Representatives from Durban Development did not respond to Port City Daily for comment, but owner Stokely confirmed on Tuesday that the oil change business was under contract only for the Fermental corner lot.

Gibbs said he exhausted his research trying to keep the bottle store in Ogden once he realized a move was imminent: “Even when our investor pulled out, we continued doing everything we can to try to stay here. “

He had developed a loyal following from neighboring neighborhoods, such as Brandywine and Queens Point, over the past nine years. Families cycled to picnic in the beer garden, listened to live music, and took advantage of the frequently parked food trucks on weekends.

It became so popular that crash parking started filling the nearby Big Lots parking lot.

“My wife and I live just three blocks away,” Gibbs said. “We know this place meant a lot to the neighbors. “

During his research, Gibbs said he looked to Hampstead, Scott’s Hill and Porters Neck, up to Monkey Junction and even downtown Wilmington, where he opened his first bottle store and bar at wine, Bottega, over ten years ago (which has since been sold twice). He and his wife kept one goal in mind, he said: to stay out of a mall.

They came across 600 S. 17th St., on the corner of Castle Street, near the Cargo District’s anchored distillery, End of Days. Fermental’s new home is owned by Matt Scharf of Real Properties LLC – the company behind the one-bedroom apartments, Studio 17, located one block across from the ABC store in Castle and 17th Street.

The building provides almost double the square footage (1,800) of Ogden’s interior space. Another 2,000 square feet makes up the beer garden, about a third of Ogden’s outdoor space.

As fate would have it, the bottle store moved from a location intended to become an oil change business and landed in a former gas station from the 1960s. Scharff agreed to fit out part of the building, who needs an HVAC system, as well as an additional bathroom, according to Gibbs. The new tenants will build bars and areas for coolers.

“We’re going to go ahead with making glassware rather than unnecessary plastic,” Gibbs said, “and so that requires a lot of plumbing. We’re kind of forced to use it here. [in Ogden] because it is impossible to put dishwashers, sinks and stuff in the chalet.

Gibbs said he may reduce retail inventory at the new location, although he plans to offer more drafts. Live music will always be booked, as will arts and crafts events, takeovers and food trucks. He finalizes the schedules but leans to operate from 11 a.m. to 10 p.m.

Although he has said he will miss the close ties he has established with Ogden customers, expansion in the future is not ruled out. “Maybe we’ll come back one day,” he said.

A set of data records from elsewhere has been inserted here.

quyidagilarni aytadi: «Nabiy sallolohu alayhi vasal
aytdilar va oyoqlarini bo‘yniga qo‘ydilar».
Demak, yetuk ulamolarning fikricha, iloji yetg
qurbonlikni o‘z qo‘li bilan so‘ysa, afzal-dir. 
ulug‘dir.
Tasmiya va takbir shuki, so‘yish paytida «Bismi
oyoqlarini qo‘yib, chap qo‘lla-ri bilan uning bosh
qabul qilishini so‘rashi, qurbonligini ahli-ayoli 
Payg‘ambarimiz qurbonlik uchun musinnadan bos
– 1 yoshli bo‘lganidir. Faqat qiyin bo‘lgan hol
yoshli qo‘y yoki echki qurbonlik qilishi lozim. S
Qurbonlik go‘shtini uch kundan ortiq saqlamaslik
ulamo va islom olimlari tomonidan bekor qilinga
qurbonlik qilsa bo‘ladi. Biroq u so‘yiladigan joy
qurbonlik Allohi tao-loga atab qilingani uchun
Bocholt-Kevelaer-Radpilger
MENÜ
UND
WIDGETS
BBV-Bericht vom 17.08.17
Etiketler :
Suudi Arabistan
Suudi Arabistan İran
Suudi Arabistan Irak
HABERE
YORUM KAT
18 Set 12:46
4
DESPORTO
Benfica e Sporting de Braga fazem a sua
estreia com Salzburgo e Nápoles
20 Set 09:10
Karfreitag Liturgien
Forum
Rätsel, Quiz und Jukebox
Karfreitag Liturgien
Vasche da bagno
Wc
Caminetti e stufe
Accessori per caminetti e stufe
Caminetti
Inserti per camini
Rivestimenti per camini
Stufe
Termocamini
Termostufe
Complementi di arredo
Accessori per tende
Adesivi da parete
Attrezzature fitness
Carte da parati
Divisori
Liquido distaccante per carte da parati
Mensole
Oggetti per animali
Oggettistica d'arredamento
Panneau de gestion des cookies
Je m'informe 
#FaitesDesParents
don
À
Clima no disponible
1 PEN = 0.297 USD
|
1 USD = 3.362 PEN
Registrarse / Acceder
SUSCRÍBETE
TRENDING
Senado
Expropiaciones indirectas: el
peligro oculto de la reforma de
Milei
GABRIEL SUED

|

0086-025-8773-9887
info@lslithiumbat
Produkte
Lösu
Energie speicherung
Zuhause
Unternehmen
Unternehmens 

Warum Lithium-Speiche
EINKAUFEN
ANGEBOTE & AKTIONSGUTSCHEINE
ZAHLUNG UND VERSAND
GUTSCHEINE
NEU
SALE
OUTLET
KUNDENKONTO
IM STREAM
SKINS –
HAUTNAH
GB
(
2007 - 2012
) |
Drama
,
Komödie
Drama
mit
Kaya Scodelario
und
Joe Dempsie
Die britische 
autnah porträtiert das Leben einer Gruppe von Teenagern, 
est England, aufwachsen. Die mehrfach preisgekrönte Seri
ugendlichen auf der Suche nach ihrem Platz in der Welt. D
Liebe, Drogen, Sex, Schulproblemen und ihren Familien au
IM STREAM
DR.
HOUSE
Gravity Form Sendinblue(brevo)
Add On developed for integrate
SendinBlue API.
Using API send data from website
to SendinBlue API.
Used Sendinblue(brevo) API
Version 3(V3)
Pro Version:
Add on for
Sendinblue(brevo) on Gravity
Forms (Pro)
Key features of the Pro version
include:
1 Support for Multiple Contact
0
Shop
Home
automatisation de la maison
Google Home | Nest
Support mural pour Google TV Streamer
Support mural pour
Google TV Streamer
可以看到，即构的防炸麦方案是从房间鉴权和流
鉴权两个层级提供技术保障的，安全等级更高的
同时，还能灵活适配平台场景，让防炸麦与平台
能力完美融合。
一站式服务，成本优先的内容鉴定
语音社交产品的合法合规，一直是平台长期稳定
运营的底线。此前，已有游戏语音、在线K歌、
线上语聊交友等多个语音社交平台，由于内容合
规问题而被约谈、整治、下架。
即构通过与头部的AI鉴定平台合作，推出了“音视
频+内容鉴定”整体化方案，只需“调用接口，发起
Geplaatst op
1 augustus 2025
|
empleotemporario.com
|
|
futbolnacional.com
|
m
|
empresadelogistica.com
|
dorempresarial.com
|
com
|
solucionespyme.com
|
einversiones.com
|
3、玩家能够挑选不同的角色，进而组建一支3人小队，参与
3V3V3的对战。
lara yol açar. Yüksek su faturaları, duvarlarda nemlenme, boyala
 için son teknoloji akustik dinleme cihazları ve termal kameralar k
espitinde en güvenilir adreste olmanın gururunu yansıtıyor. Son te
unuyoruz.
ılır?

Take 5 is expected to close on the Market Street property in January 2022. Gibbs will shut down Fermental by the end of the year and reopen in its new location by January or February, although the timelines are loose.

If by any chance the current closure fails, Gibbs said he would operate at both locations. “Anything can happen by then,” he said, “but we’re locked in at the new place.”

For now, a farewell celebration is scheduled at Fermental for Saturday December 4th. It will include an inventory sale, live music and food trucks.